Opioid addiction is common worldwide. Thienorphine hydrochloride is a newly partial opioid receptor agonist drugs. It's affinity with opioid receptors was much higher than opioids, which could effectively prevents opioid dependence by stop opioids competition for opioid receptors and causing opioid dependence. The aim of this research was to determine whether thienorphine hydrochloride would reduce opioid use and better preventing relapse among opioid addicts.

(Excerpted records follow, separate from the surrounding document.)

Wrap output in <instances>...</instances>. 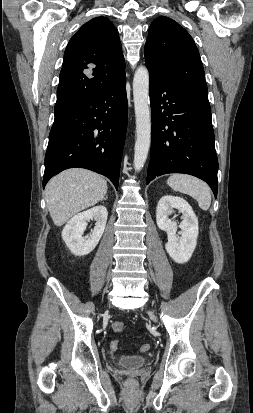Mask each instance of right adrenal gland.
Here are the masks:
<instances>
[{
    "mask_svg": "<svg viewBox=\"0 0 253 413\" xmlns=\"http://www.w3.org/2000/svg\"><path fill=\"white\" fill-rule=\"evenodd\" d=\"M103 200H107V196H106L105 198H103ZM103 200H102V201H103Z\"/></svg>",
    "mask_w": 253,
    "mask_h": 413,
    "instance_id": "obj_1",
    "label": "right adrenal gland"
}]
</instances>
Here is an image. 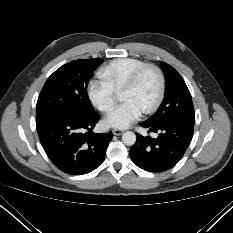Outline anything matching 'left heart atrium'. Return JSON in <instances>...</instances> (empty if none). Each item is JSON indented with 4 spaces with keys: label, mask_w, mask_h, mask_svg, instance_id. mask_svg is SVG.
<instances>
[{
    "label": "left heart atrium",
    "mask_w": 233,
    "mask_h": 233,
    "mask_svg": "<svg viewBox=\"0 0 233 233\" xmlns=\"http://www.w3.org/2000/svg\"><path fill=\"white\" fill-rule=\"evenodd\" d=\"M142 113V108L135 102L124 101L107 116L105 123L114 128H127L137 121Z\"/></svg>",
    "instance_id": "left-heart-atrium-1"
}]
</instances>
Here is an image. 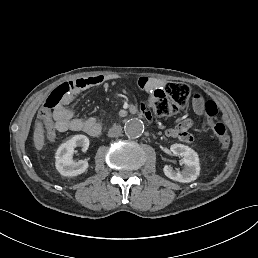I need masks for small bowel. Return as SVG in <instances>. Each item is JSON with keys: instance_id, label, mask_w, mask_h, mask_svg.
I'll return each instance as SVG.
<instances>
[{"instance_id": "small-bowel-1", "label": "small bowel", "mask_w": 258, "mask_h": 258, "mask_svg": "<svg viewBox=\"0 0 258 258\" xmlns=\"http://www.w3.org/2000/svg\"><path fill=\"white\" fill-rule=\"evenodd\" d=\"M118 79L117 75H94L85 78H78L71 82L75 85L74 93H78L93 87H108L110 83ZM137 84L141 89L150 87L151 82L147 78H139ZM72 97L62 106L58 107L50 117L44 118L40 116L45 136L49 141L54 140L56 132L64 131H82L90 136H97L101 131V124L95 117L80 118L75 116L72 108L69 107ZM202 97L196 94L193 98V109L197 114H201ZM142 112L147 118H151L150 112L142 106ZM193 122L189 118L181 119L173 128L166 130V136L179 139L186 143H192L194 136L190 133Z\"/></svg>"}]
</instances>
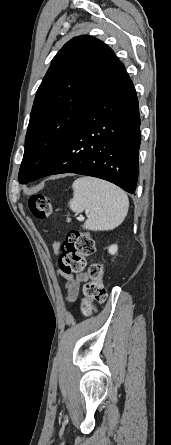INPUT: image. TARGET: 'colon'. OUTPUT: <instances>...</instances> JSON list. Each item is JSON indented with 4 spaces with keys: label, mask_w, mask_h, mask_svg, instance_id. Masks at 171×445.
Listing matches in <instances>:
<instances>
[{
    "label": "colon",
    "mask_w": 171,
    "mask_h": 445,
    "mask_svg": "<svg viewBox=\"0 0 171 445\" xmlns=\"http://www.w3.org/2000/svg\"><path fill=\"white\" fill-rule=\"evenodd\" d=\"M32 214L38 219L47 218L52 212L49 197L43 194L32 195L28 200ZM95 242L88 233L70 231L62 244L59 266L65 273L80 272L86 265V258L95 253ZM104 270L101 263L94 262L88 269V280L83 285L82 310L89 313L93 302H104L107 298L103 286Z\"/></svg>",
    "instance_id": "1"
}]
</instances>
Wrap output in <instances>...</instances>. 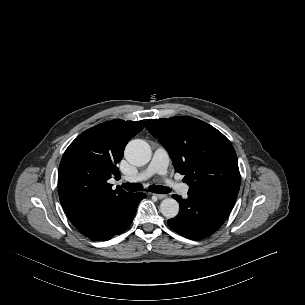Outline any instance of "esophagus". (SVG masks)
Instances as JSON below:
<instances>
[{
	"mask_svg": "<svg viewBox=\"0 0 305 305\" xmlns=\"http://www.w3.org/2000/svg\"><path fill=\"white\" fill-rule=\"evenodd\" d=\"M153 195L156 196L158 199H164V198L167 197V196L164 195V194H156V193H154Z\"/></svg>",
	"mask_w": 305,
	"mask_h": 305,
	"instance_id": "34e87169",
	"label": "esophagus"
}]
</instances>
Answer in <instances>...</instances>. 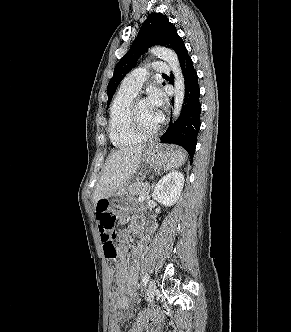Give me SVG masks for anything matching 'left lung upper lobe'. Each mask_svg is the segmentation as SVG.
Wrapping results in <instances>:
<instances>
[{"label": "left lung upper lobe", "instance_id": "1", "mask_svg": "<svg viewBox=\"0 0 291 332\" xmlns=\"http://www.w3.org/2000/svg\"><path fill=\"white\" fill-rule=\"evenodd\" d=\"M161 45L173 49L178 57L185 45L177 34L176 27L169 22L167 16L161 13H151L140 28V31L131 45L130 50L117 63L112 79L108 84V104L118 85L125 75L135 66L141 54L147 52L148 47Z\"/></svg>", "mask_w": 291, "mask_h": 332}]
</instances>
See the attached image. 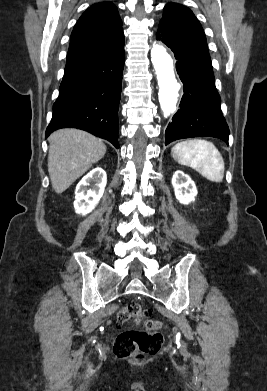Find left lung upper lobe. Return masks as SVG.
<instances>
[{
    "mask_svg": "<svg viewBox=\"0 0 267 391\" xmlns=\"http://www.w3.org/2000/svg\"><path fill=\"white\" fill-rule=\"evenodd\" d=\"M158 30L207 48L206 37L200 22L193 12L183 5L168 3L164 7Z\"/></svg>",
    "mask_w": 267,
    "mask_h": 391,
    "instance_id": "left-lung-upper-lobe-1",
    "label": "left lung upper lobe"
}]
</instances>
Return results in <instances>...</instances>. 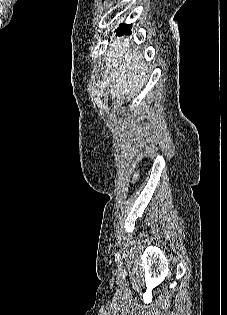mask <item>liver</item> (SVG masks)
<instances>
[{"label":"liver","mask_w":227,"mask_h":315,"mask_svg":"<svg viewBox=\"0 0 227 315\" xmlns=\"http://www.w3.org/2000/svg\"><path fill=\"white\" fill-rule=\"evenodd\" d=\"M132 38H116L105 53L108 79L112 83L108 89L112 97L117 95L129 100L146 81L147 66L138 48L132 46ZM103 75V74H102Z\"/></svg>","instance_id":"6515ba94"}]
</instances>
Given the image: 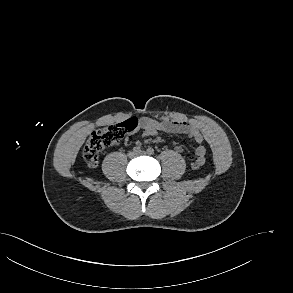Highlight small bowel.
Returning a JSON list of instances; mask_svg holds the SVG:
<instances>
[{
  "label": "small bowel",
  "instance_id": "c3829d8e",
  "mask_svg": "<svg viewBox=\"0 0 293 293\" xmlns=\"http://www.w3.org/2000/svg\"><path fill=\"white\" fill-rule=\"evenodd\" d=\"M139 128L143 136H155L158 133L183 134L192 138L197 143L195 150L197 159L204 157L205 147L203 146V135L198 128L187 121H165L157 120L151 117H142L139 119ZM130 137L125 139L126 144L130 143ZM180 150V147H177Z\"/></svg>",
  "mask_w": 293,
  "mask_h": 293
}]
</instances>
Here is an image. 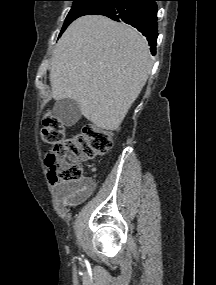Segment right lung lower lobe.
Here are the masks:
<instances>
[{"label": "right lung lower lobe", "instance_id": "right-lung-lower-lobe-1", "mask_svg": "<svg viewBox=\"0 0 216 285\" xmlns=\"http://www.w3.org/2000/svg\"><path fill=\"white\" fill-rule=\"evenodd\" d=\"M156 1L159 0H116L95 14L124 21L137 28L147 38L151 53L155 55L158 36Z\"/></svg>", "mask_w": 216, "mask_h": 285}]
</instances>
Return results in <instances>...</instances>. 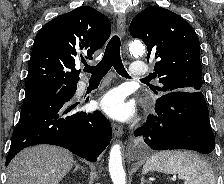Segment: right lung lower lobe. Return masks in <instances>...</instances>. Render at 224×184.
Here are the masks:
<instances>
[{"label":"right lung lower lobe","instance_id":"right-lung-lower-lobe-1","mask_svg":"<svg viewBox=\"0 0 224 184\" xmlns=\"http://www.w3.org/2000/svg\"><path fill=\"white\" fill-rule=\"evenodd\" d=\"M72 87L34 97L21 105L6 166L22 149L37 144L58 145L88 161H97L111 140L110 122L100 112L77 111L78 104L71 101L77 87Z\"/></svg>","mask_w":224,"mask_h":184}]
</instances>
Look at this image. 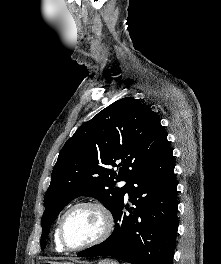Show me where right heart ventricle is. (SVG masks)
<instances>
[{"label": "right heart ventricle", "mask_w": 221, "mask_h": 264, "mask_svg": "<svg viewBox=\"0 0 221 264\" xmlns=\"http://www.w3.org/2000/svg\"><path fill=\"white\" fill-rule=\"evenodd\" d=\"M57 227H58V226H57ZM57 227H56L55 232H54V245H55V248H56L58 251H64V248H63L62 245L60 244V241H59V238H58Z\"/></svg>", "instance_id": "right-heart-ventricle-1"}]
</instances>
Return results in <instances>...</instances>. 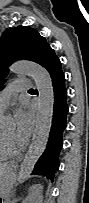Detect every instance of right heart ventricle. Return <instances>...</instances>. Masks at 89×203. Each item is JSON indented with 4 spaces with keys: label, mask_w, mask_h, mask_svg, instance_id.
Instances as JSON below:
<instances>
[{
    "label": "right heart ventricle",
    "mask_w": 89,
    "mask_h": 203,
    "mask_svg": "<svg viewBox=\"0 0 89 203\" xmlns=\"http://www.w3.org/2000/svg\"><path fill=\"white\" fill-rule=\"evenodd\" d=\"M7 158H9V156H7L5 154V152L3 151L2 142H1V138H0V160H6Z\"/></svg>",
    "instance_id": "e07e8e85"
}]
</instances>
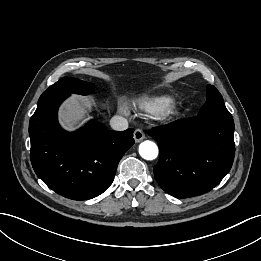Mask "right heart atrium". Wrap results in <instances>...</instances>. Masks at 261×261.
Returning <instances> with one entry per match:
<instances>
[{
    "label": "right heart atrium",
    "instance_id": "1",
    "mask_svg": "<svg viewBox=\"0 0 261 261\" xmlns=\"http://www.w3.org/2000/svg\"><path fill=\"white\" fill-rule=\"evenodd\" d=\"M120 110H121V112H123V113H127V109H126L124 106H122V107L120 108Z\"/></svg>",
    "mask_w": 261,
    "mask_h": 261
}]
</instances>
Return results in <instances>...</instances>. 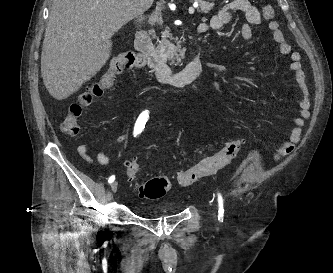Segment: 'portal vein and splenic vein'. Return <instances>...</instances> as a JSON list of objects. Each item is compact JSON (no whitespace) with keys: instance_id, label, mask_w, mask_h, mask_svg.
Returning a JSON list of instances; mask_svg holds the SVG:
<instances>
[{"instance_id":"18ae733b","label":"portal vein and splenic vein","mask_w":333,"mask_h":273,"mask_svg":"<svg viewBox=\"0 0 333 273\" xmlns=\"http://www.w3.org/2000/svg\"><path fill=\"white\" fill-rule=\"evenodd\" d=\"M198 5L197 4H194L193 7H190L189 8V14H193L194 13V8H196Z\"/></svg>"}]
</instances>
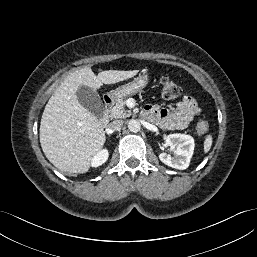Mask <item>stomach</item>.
I'll list each match as a JSON object with an SVG mask.
<instances>
[{
	"instance_id": "1",
	"label": "stomach",
	"mask_w": 257,
	"mask_h": 257,
	"mask_svg": "<svg viewBox=\"0 0 257 257\" xmlns=\"http://www.w3.org/2000/svg\"><path fill=\"white\" fill-rule=\"evenodd\" d=\"M149 82V74L144 71L139 74L134 80L117 87L116 89L109 92V97L116 101L120 98L136 94L142 90Z\"/></svg>"
}]
</instances>
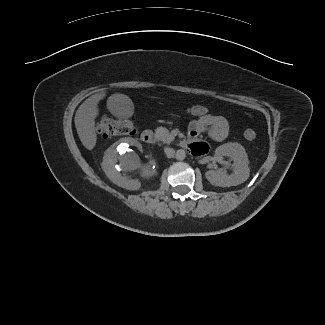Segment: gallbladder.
I'll return each mask as SVG.
<instances>
[{"label": "gallbladder", "mask_w": 325, "mask_h": 325, "mask_svg": "<svg viewBox=\"0 0 325 325\" xmlns=\"http://www.w3.org/2000/svg\"><path fill=\"white\" fill-rule=\"evenodd\" d=\"M109 111L118 118L131 117L134 113L133 104L128 100H122L116 103L107 104Z\"/></svg>", "instance_id": "1"}]
</instances>
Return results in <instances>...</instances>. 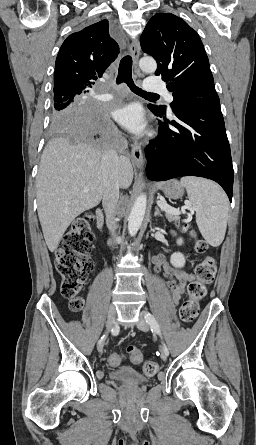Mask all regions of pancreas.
<instances>
[{
  "instance_id": "pancreas-1",
  "label": "pancreas",
  "mask_w": 256,
  "mask_h": 445,
  "mask_svg": "<svg viewBox=\"0 0 256 445\" xmlns=\"http://www.w3.org/2000/svg\"><path fill=\"white\" fill-rule=\"evenodd\" d=\"M165 215H166V218H167L169 221H173V220H176V219H177V215H173V214H170V213H168V212H166Z\"/></svg>"
}]
</instances>
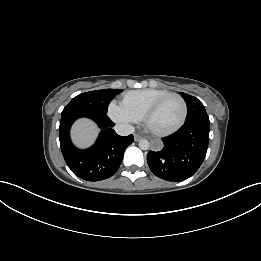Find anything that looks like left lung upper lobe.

Opioids dependence is a chronic brain disease, with a much higher rate of relapse rate. Relapse prevention is important for opioid dependence treatment. Thienorphine hydrochloride, derivatives of buprenorphine, is one of the receptor partial agonists. Previous research indicated that, it may be a safe and effective treatment for the prevention of opioid dependent patients after detoxification. In this multicenter, randomized, double-blind, placebo-controlled, phase Ⅱb clinical trial, we are aimed to evaluate the efficacy of thienorphine hydrochloride tablets for anti-relapse therapy after opioid dependence detoxification treatment, determining the optimal dose of thienorphine hydrochloride tablets, and further evaluate the safety of thienorphine hydrochloride for patients with opioid dependence. 180 eligible patients are going to be recruited and randomly assigned to 0.2mg/day group, 0.5mg/day group and placebo control group after they provided their consent forms. Subjects in each group would receive assigned treatment for 12 weeks. Primary outcome measure was retention time of each participants during these 12 weeks. Urine test for opioids, changing of withdrawal score and craving, self-reported euphoria after using heroin, subjects and researchers' overall evaluation of treatment efficacy are secondary outcome measures.
Study Type
INTERVENTIONAL
Allocation
RANDOMIZED
Purpose
TREATMENT
Masking
TRIPLE
Enrollment
180
Thienorphine hydrochloride dose was set as 0.2mg per day,last for 12 weeks.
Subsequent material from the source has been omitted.